> **Problem statement**: Once the line with "For every named target in this 331×2576" is found in the entries below, repeat it and each following line exactly, up to and including the line with "What's your warranty". Add no other lines.
**** Record set ****
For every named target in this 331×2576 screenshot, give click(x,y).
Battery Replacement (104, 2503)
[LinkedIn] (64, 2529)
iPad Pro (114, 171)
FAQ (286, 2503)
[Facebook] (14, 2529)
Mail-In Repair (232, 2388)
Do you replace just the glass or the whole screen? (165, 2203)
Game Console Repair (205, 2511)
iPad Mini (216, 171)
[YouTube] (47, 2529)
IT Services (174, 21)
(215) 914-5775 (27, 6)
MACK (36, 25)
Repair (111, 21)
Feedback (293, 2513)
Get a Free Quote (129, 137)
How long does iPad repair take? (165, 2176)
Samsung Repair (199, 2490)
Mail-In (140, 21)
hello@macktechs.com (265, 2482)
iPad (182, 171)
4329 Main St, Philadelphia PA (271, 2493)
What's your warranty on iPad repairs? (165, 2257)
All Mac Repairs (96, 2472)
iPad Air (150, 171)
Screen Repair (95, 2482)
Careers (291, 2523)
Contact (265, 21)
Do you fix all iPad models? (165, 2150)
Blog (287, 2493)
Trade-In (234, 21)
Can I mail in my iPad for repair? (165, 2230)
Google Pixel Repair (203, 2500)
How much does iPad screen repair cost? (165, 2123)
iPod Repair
****
**** Record set ****
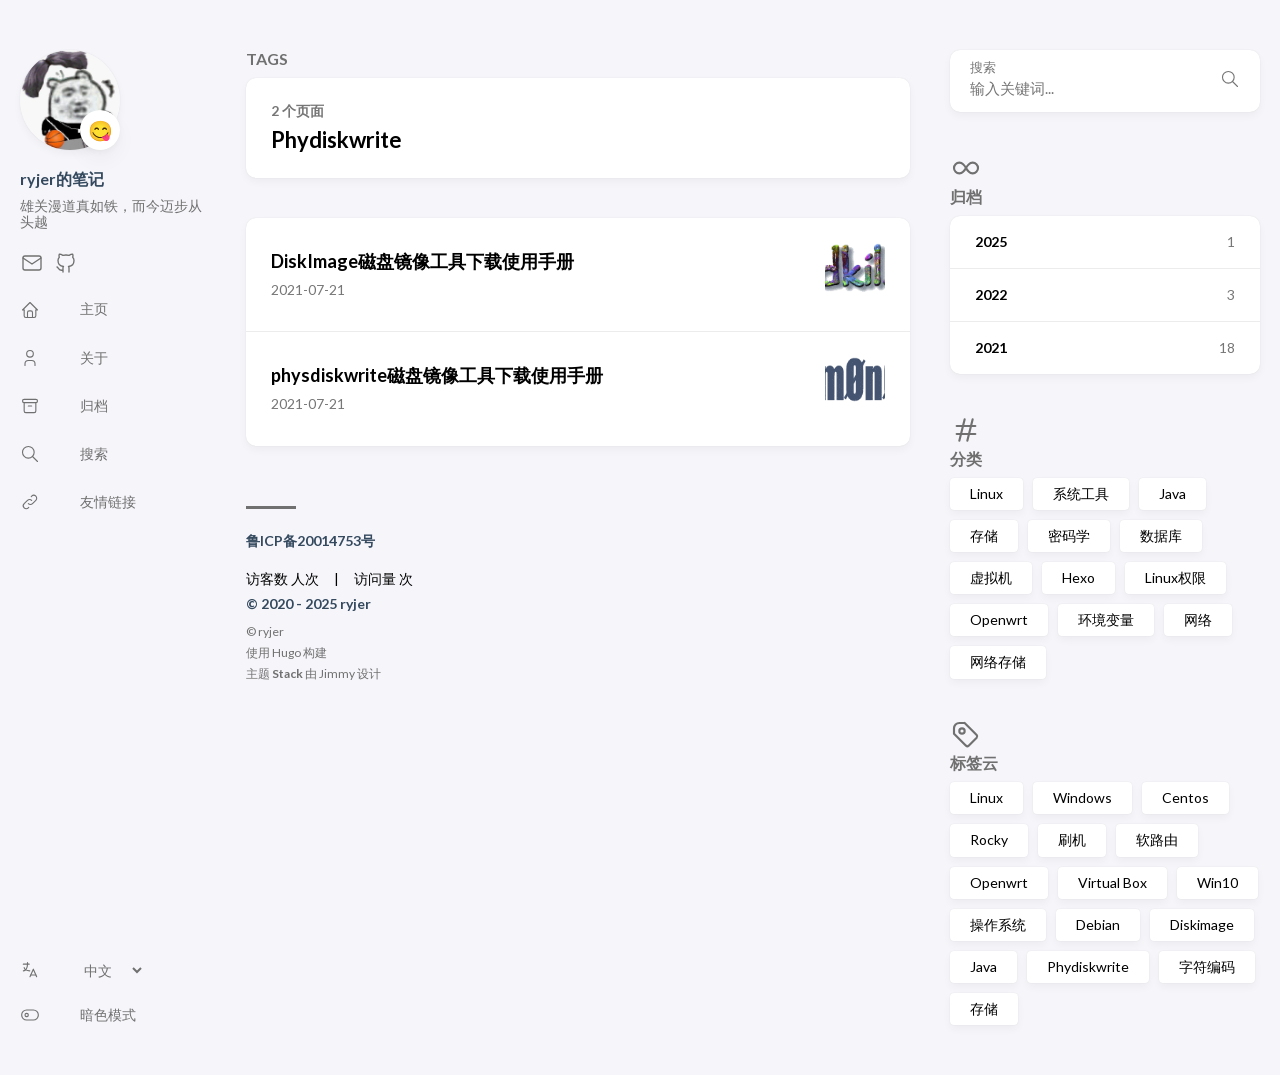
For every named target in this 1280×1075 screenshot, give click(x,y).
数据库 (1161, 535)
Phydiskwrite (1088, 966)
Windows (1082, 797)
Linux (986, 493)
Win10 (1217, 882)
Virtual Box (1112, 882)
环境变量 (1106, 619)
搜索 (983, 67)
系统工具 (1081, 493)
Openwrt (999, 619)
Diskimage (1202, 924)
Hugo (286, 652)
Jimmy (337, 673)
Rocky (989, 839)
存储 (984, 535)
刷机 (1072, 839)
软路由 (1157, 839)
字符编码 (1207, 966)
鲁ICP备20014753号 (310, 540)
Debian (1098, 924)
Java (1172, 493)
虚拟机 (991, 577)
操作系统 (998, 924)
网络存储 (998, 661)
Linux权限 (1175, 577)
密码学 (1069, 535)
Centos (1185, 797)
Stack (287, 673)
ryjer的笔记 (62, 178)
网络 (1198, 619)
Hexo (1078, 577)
****
**** Record set ****
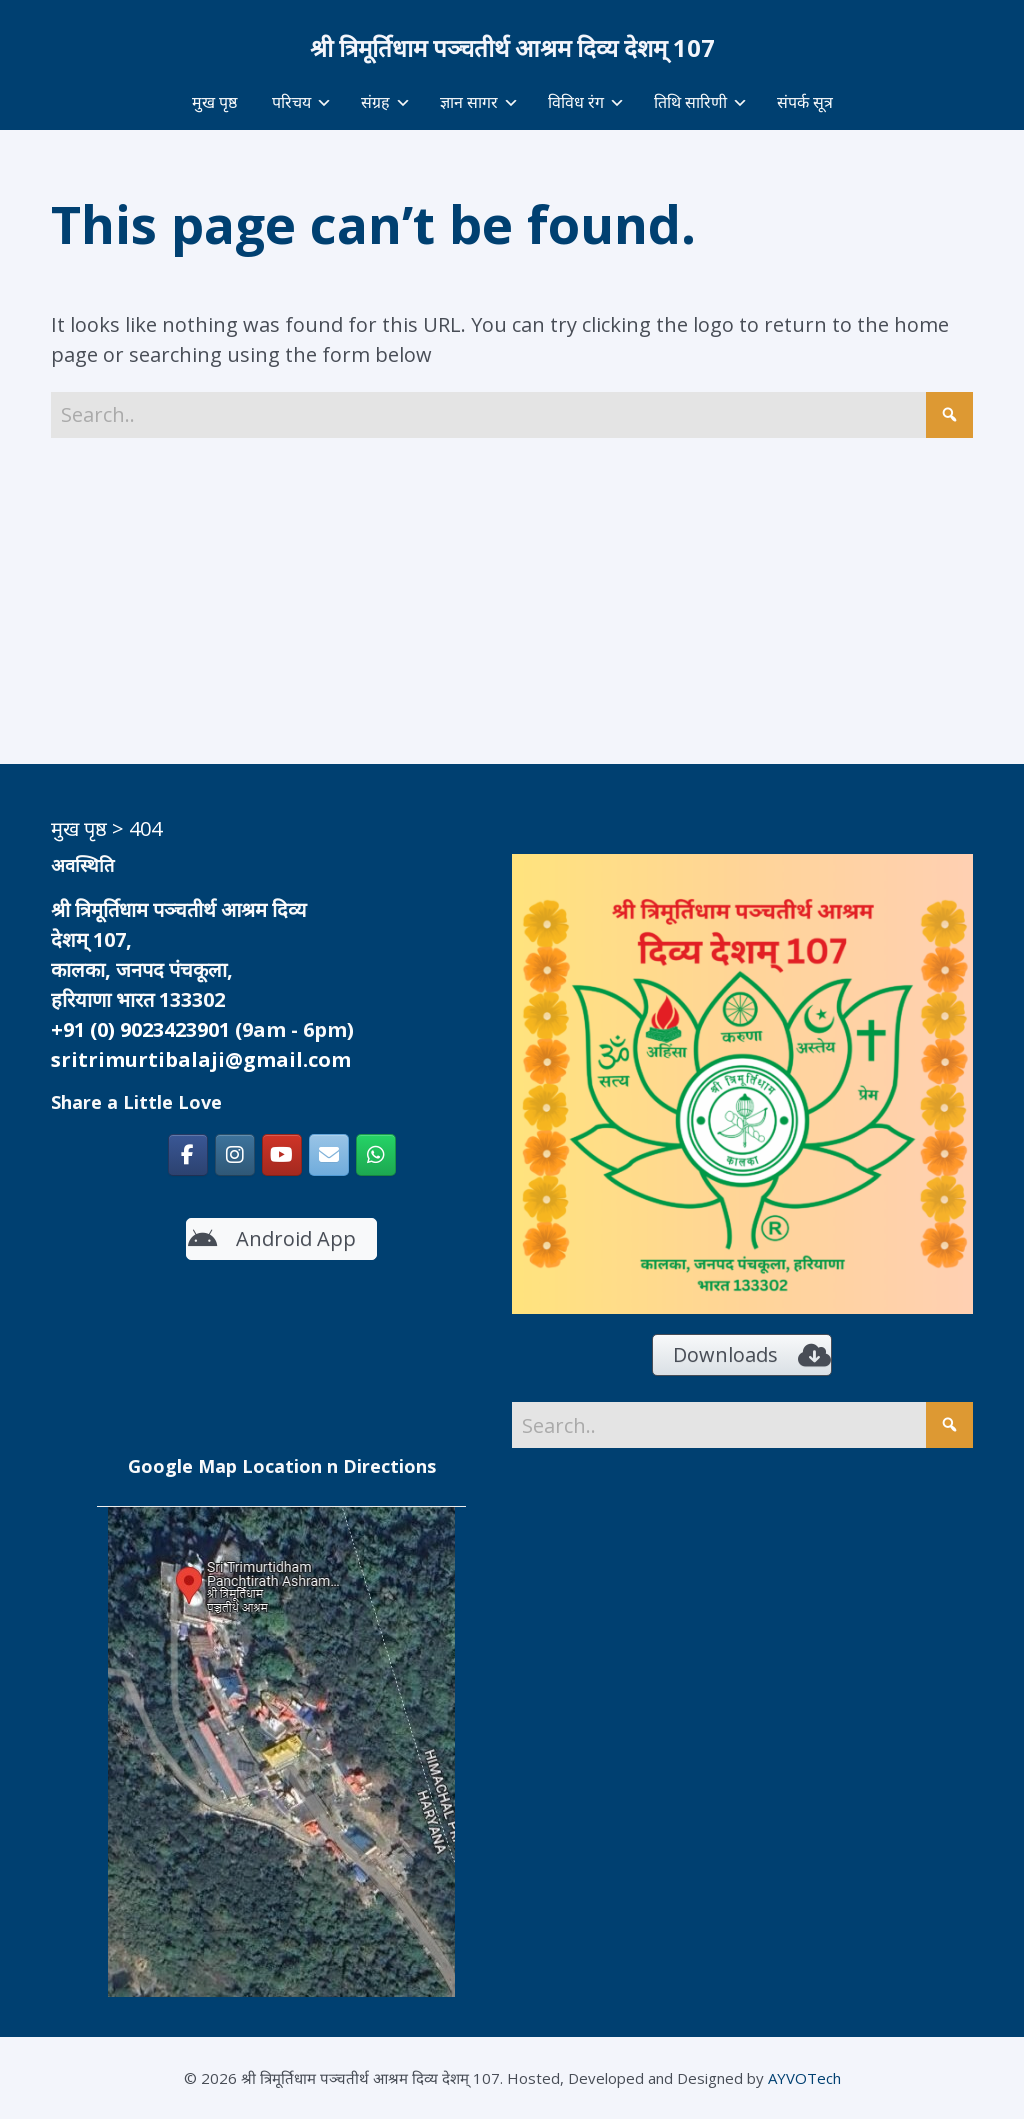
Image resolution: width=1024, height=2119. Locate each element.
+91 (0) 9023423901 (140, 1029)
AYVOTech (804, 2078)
****
> **Task result**:
For every named target in this 331×2576 screenshot, give click(x,y).
Battery Replacement (104, 2503)
[LinkedIn] (64, 2529)
iPad Pro (114, 171)
FAQ (286, 2503)
[Facebook] (14, 2529)
Mail-In Repair (232, 2388)
Do you replace just the glass or the whole screen? (165, 2203)
Game Console Repair (205, 2511)
iPad Mini (216, 171)
[YouTube] (47, 2529)
IT Services (174, 21)
(215) 914-5775 (27, 6)
MACK (36, 25)
Repair (111, 21)
Feedback (293, 2513)
Get a Free Quote (129, 137)
How long does iPad repair take? (165, 2176)
Samsung Repair (199, 2490)
Mail-In (140, 21)
hello@macktechs.com (265, 2482)
iPad (182, 171)
4329 Main St, Philadelphia PA (271, 2493)
What's your warranty on iPad repairs? (165, 2257)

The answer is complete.